Abstract
The interest in mass gathering and its implications has been increasing due to globalization and international travel. The potential occurrence of infectious disease outbreaks during mass gathering is most feared. In this context, respiratory tract infections are of great concern due to crowding in a limited space which facilitates and magnifies the potential of disease spread among attendees. Pneumococcal disease is best described among pilgrims to Makkah and vaccination is one of the methods for the prevention of this disease. Pneumonia was described in a mass gathering with a prevalence of 4.8/100,000 pilgrims and contributes to 15–39% of hospitalizations. Various studies showed that 7–37% of pilgrims are 65 y of age or older. The uptake of pneumococcal vaccine among pilgrims is low at 5%. There is no available data to make strong recommendations for S. pneumoniae vaccination of all pilgrims, it is important that a high risk population receive the indicated vaccination. We reviewed the available literature on the burden of pneumococcal infections during mass gathering and evaluate the available literature on pneumococcal vaccinations for attendees of mass gathering.

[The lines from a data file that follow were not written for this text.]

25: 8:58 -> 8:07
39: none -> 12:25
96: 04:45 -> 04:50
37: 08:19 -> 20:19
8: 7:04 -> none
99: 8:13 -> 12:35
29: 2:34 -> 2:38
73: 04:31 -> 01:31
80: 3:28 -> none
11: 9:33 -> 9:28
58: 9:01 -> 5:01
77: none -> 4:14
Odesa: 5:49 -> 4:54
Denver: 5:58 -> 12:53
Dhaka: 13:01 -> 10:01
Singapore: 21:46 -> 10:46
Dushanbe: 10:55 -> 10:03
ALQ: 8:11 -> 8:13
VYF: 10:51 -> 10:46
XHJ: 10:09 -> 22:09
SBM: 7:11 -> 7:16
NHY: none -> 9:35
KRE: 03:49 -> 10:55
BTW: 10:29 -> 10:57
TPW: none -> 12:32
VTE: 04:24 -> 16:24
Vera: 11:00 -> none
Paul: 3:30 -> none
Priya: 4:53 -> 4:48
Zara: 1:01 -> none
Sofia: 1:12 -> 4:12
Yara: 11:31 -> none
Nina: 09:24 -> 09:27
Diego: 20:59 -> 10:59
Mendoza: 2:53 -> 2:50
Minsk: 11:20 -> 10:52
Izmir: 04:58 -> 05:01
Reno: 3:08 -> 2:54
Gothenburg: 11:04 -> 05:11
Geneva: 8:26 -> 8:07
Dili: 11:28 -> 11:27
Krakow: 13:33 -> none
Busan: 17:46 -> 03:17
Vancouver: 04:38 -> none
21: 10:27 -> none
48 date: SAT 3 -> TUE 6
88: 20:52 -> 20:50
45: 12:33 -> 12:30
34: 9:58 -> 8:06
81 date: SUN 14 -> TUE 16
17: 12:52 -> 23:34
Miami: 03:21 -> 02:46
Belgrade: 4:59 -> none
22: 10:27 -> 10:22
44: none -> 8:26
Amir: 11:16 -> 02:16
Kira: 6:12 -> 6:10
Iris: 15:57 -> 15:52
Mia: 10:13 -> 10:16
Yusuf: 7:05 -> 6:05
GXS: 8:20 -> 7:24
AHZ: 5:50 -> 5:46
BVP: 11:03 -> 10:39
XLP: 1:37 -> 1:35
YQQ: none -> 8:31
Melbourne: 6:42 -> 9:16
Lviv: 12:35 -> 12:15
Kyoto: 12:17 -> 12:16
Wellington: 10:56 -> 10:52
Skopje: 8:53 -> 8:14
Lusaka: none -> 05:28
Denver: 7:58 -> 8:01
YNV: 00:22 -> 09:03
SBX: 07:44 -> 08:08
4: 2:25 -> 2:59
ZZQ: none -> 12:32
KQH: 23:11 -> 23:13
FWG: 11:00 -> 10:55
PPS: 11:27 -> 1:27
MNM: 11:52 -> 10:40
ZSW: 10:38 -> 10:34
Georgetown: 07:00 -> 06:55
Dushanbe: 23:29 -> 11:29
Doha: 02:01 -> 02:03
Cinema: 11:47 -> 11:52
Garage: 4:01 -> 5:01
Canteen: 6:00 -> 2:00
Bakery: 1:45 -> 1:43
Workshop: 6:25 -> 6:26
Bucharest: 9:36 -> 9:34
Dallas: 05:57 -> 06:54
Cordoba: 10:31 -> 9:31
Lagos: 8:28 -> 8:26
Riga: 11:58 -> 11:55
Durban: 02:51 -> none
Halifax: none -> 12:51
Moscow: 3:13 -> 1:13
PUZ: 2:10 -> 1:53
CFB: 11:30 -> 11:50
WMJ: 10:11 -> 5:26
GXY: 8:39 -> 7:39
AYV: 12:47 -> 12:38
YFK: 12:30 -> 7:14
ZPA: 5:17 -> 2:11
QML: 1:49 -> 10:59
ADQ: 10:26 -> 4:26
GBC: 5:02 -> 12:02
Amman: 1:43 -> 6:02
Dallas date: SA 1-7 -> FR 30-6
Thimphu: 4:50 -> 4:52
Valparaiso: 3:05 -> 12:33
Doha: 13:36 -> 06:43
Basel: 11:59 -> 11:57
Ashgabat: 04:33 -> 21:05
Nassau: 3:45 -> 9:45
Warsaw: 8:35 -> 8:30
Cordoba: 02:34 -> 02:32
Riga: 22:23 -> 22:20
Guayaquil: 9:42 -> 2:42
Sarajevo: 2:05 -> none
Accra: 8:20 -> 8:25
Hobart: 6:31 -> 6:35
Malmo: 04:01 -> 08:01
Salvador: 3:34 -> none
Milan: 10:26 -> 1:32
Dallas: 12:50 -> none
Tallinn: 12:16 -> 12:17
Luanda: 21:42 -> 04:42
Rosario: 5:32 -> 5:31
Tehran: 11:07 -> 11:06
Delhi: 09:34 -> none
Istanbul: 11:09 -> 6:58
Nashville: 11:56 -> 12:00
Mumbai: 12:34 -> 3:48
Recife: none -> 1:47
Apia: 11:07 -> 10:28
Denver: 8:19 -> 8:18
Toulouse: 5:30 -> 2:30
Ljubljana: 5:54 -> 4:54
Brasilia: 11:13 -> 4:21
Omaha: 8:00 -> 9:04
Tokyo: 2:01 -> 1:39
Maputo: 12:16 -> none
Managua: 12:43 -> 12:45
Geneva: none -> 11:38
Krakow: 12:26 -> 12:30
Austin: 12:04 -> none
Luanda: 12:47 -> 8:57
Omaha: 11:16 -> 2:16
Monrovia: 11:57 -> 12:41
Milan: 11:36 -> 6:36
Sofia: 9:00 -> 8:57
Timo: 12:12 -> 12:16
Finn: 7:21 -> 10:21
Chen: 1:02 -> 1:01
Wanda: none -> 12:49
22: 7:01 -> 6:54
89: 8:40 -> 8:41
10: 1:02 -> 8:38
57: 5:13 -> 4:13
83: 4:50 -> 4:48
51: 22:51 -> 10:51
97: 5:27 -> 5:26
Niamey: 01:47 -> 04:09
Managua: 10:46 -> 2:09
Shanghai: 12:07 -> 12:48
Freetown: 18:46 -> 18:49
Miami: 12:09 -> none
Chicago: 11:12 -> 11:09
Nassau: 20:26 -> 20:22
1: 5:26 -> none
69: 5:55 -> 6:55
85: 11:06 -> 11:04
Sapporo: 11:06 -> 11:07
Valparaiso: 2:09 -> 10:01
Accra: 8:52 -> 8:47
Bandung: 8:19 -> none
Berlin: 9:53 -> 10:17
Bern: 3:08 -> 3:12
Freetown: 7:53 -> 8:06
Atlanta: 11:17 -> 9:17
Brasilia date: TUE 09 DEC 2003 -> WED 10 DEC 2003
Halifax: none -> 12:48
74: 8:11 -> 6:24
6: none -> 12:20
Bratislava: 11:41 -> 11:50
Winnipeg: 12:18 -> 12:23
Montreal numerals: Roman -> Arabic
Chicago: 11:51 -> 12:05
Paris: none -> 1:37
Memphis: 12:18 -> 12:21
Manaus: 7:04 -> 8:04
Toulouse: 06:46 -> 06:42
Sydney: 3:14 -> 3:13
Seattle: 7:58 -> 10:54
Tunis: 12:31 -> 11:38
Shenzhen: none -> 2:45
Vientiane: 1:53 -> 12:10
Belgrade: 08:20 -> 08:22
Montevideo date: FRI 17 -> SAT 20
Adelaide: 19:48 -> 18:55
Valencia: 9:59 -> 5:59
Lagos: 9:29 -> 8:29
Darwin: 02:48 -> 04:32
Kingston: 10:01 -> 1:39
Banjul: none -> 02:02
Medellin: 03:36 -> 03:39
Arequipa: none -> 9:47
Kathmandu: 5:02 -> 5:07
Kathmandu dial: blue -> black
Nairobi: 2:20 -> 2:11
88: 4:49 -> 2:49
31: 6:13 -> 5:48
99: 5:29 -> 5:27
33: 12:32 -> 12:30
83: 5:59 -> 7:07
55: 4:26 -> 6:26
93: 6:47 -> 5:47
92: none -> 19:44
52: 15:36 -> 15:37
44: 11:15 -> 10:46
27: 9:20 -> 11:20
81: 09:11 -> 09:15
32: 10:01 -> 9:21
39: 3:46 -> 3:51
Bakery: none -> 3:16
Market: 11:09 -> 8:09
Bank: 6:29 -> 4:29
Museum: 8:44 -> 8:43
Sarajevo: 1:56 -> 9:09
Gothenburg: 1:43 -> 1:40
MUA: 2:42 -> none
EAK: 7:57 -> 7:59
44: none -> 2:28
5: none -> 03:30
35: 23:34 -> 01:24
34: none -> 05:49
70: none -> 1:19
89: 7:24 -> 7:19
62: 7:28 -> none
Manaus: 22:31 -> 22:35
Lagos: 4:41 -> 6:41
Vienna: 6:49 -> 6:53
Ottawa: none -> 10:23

Keywords: Mass gathering, Streptococcus pneumoniae, pneumococcus, Hajj, pilgrimage
Introduction
Globalization and increased international travel brought in an increased interest in mass gathering medicine. In a mass gathering, a large number of people gather in a defined area to the extent to strain the planning and response capacities of a given community or country.1 The annual Pilgrimage (Hajj) is one of the largest mass gatherings that occur each year.2-13 Annually, the number of pilgrims has increased from 1.5 to 2 million in 2006 and 2010, respectively.14 One of the most feared events during a mass gathering is the occurrence of infectious diseases with epidemic or pandemic potential. The incidence of infectious diseases during mass gathering is variable (depending on size, location and origin of attendees of the event) and has been reported as low as 1% of health care visits at the Olympic Games in Atlanta in 1996 and in Sydney in 2000.14 Of potential infectious diseases occurring during a mass gathering, respiratory tract infections are of great importance due to intense crowding, and limited space which facilitates and magnifies disease spread among attendees.14 During mass gatherings, influenza outbreaks were reported.15-17 Early and intense preparation for prevention of respiratory illnesses during mass gatherings, and working with countries sending pilgrims and global public health agencies, can lead to significantly reduced influenza spread.18 Only a limited number of cases of H1N1 were reported during the initial phase of the influenza outbreak.19 Pneumococcus infection is one of the vaccine preventable infections that may occur during mass gatherings. In this review, we present the available literature on prevalence of pneumococcal infections during MG events and data on attempted strategies on prevention of pneumococcal infections during a mass gathering. We first review the epidemiology of pneumococcal infection then we discuss the burden of pneumonia and pneumococcal infection during Hajj, and microbiology of pneumonia and circulating S. pneumoniae serotypes in mass gathering. Then, we transition to underlying chronic diseases among attendees of mass gathering to build the case for any vaccination recommendation. The available data on this subject is limited and do not allow a systematic review. The current narrative review is a step toward our understanding of the impact and implication of pneumococcal disease during mass gatherings.
Search Strategy
We searched PubMed and reviewed retrieved articles for relevant studies. We used the following key words: pneumococcal, mass gathering, Streptococcus pneumoniae, pneumonia, Hajj, Pilgrim, pilgrimage, respiratory tract infections, and mass gathering.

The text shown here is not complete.